Bletchley Park, the headquarters of the UK's codebreakers during the World War Two and the "birthplace of modern computing", has teamed up with McAfee to develop a cyber security exhibition and online safety programme aimed at children.
Currently under extensive restoration, Bletchley Park, where Alan Turning created the first computer to break the Nazi Enigma codes, will launch the educational centre next year.
The partnership between cybersecurity leaders McAfee and the trust which owns the site will last five years and hopes to host 16,000 children a year to the learning zone.
Once restoration is complete, Bletchley Park Trust expects to attract a quarter of a million visitors per year to the site, which is located near Milton Keynes.
The trust is aiming to have the work completed by next June, in time for the 70th anniversary of the D-Day landings, the success of which greatly depended on the codebreakers.
The onsite learning programme will be supported by McAfee's Online Safety for Kids programme, which will see McAfee staff volunteer to teach safety courses and provide schools, children, and parents with helpful tips and information on safely navigating cyberspace.

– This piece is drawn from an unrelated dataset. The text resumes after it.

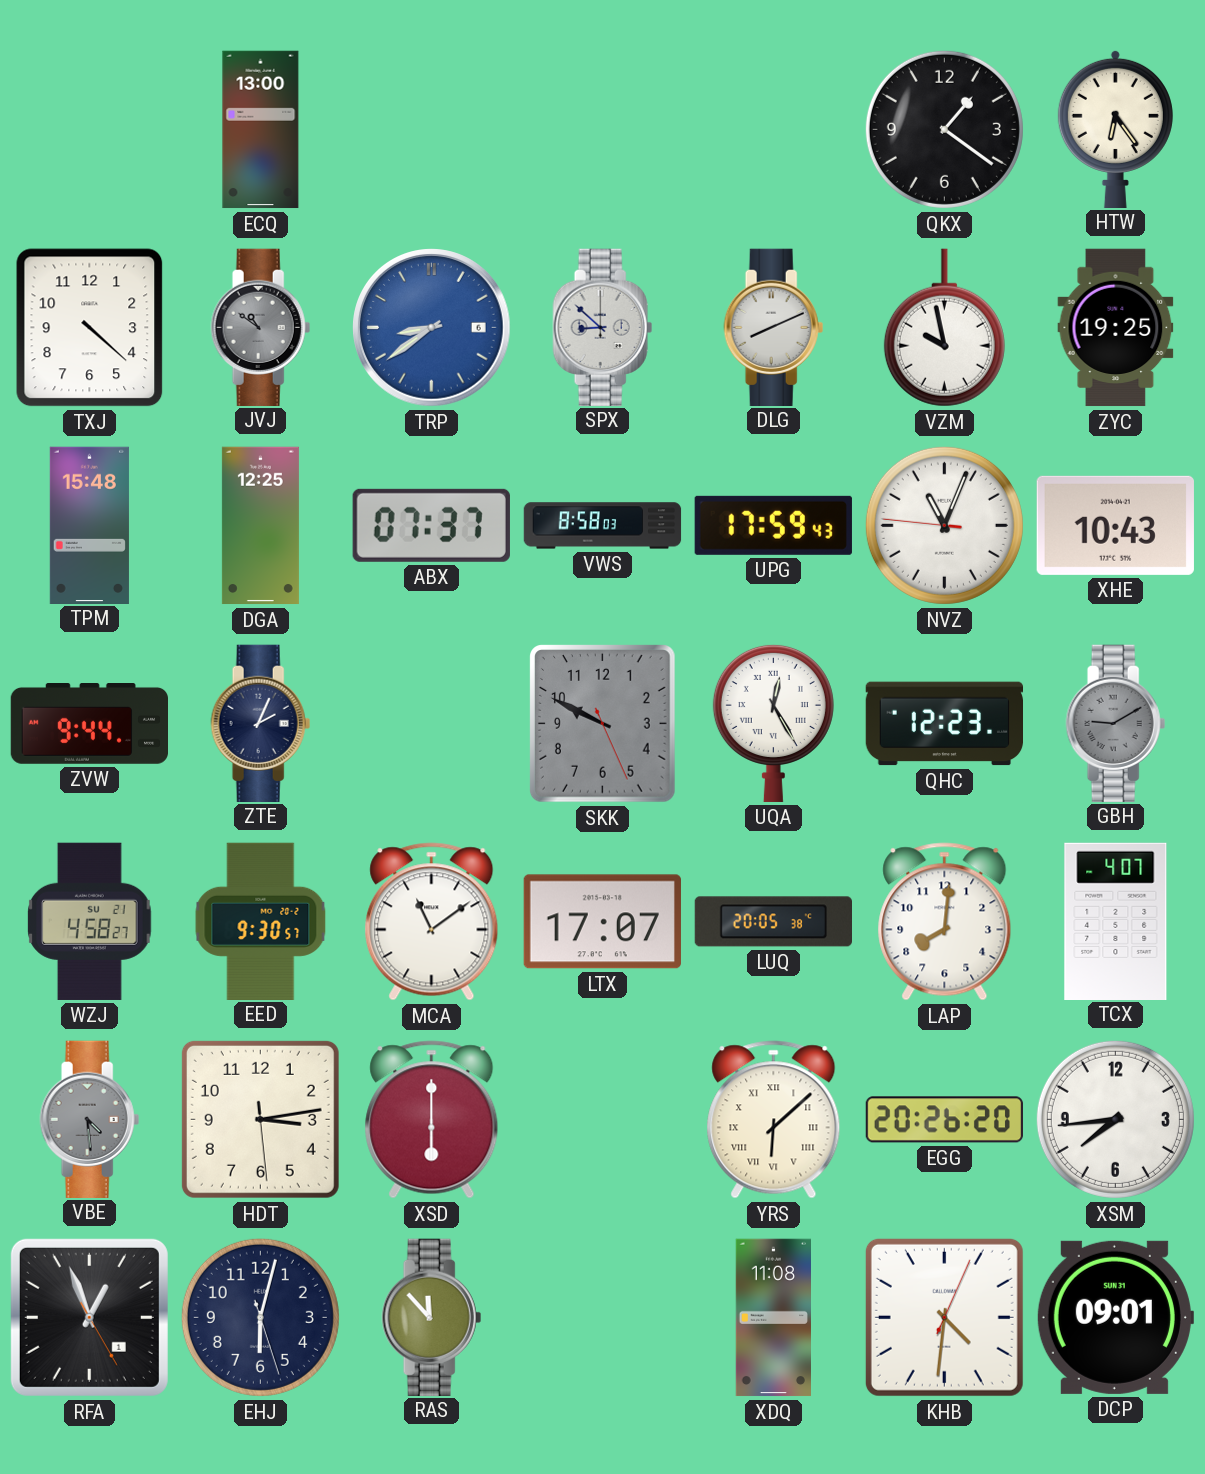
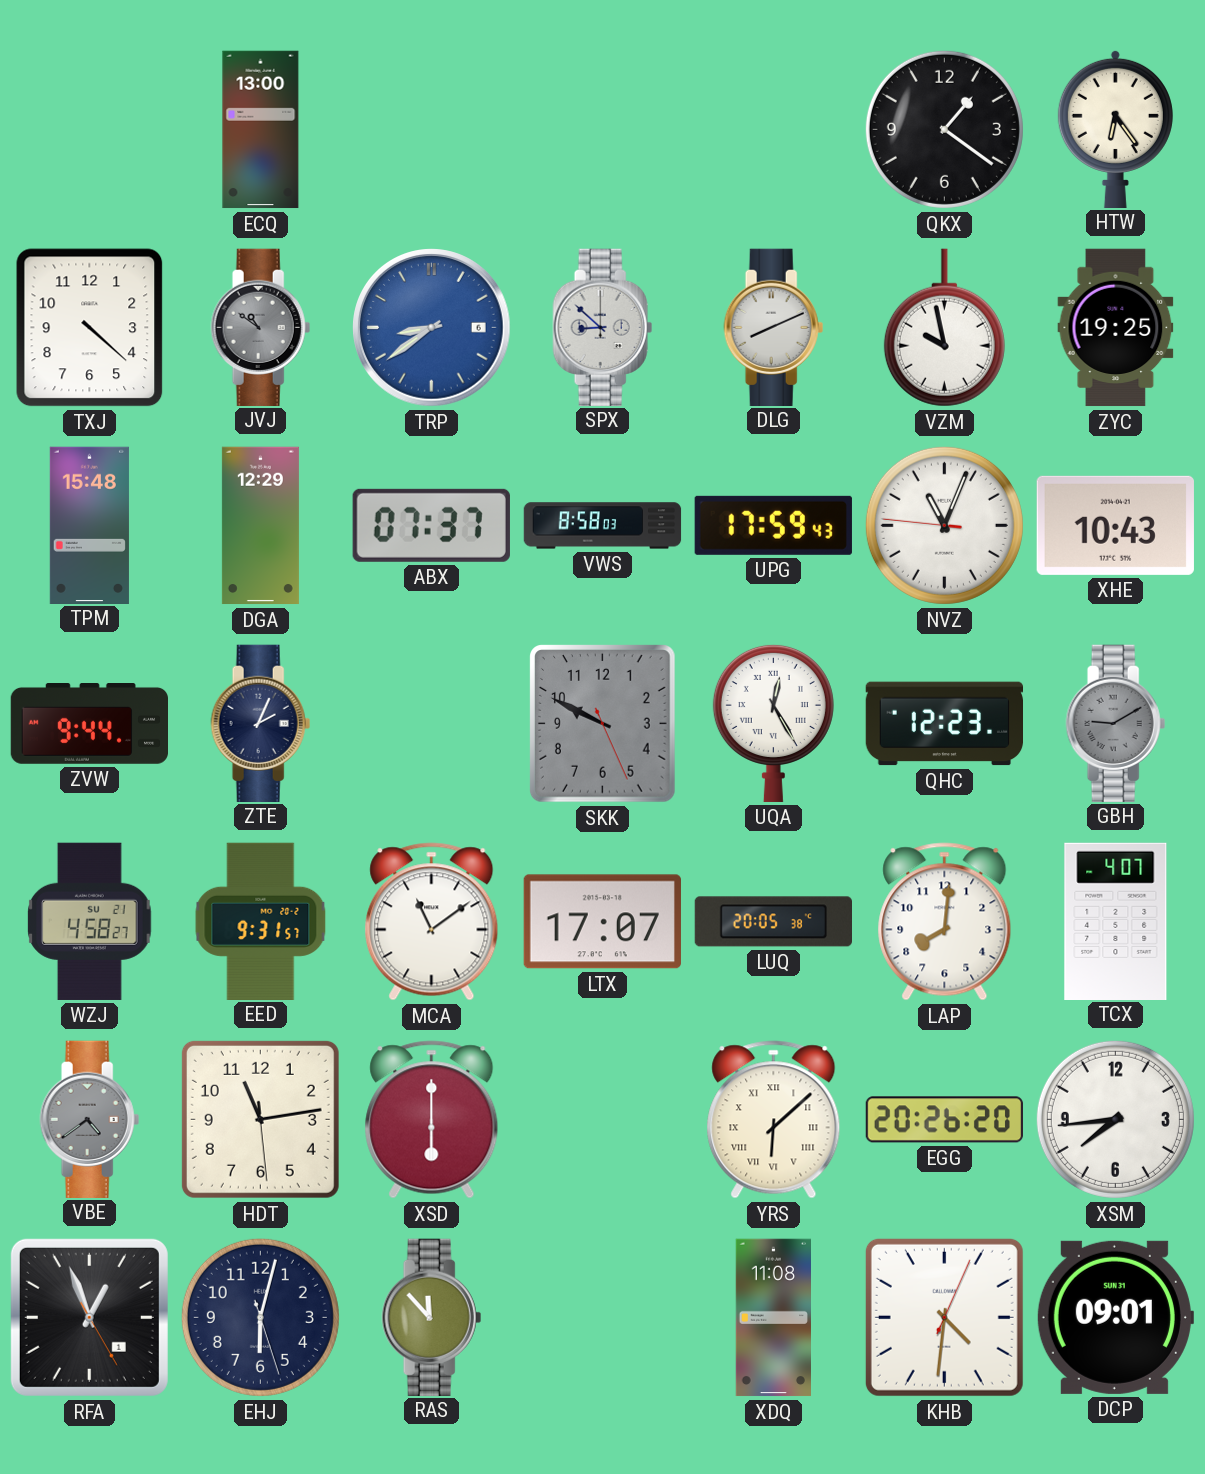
DGA: 12:25 -> 12:29
EED: 9:30 -> 9:31
VBE: 4:29 -> 4:39
HDT: 3:13 -> 11:13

"The codebreakers at Bletchley Park during World War Two battled against the very real threat of invasion" said Sir John Scarlett, Chairman of the Bletchley Park Trust.
"Today, when we live so much of our lives online, it is vital to understand how best to remain safe in the digital world. Our strategic partnership with McAfee is a fitting tribute to the pioneering men and women who helped to shorten World War Two."
As part of the scheme, McAfee is creating the new post of Online Safety Education Officer, who will be based at Bletchley Park and provide e-learning strategies, advice and training. Applications for the job are open now.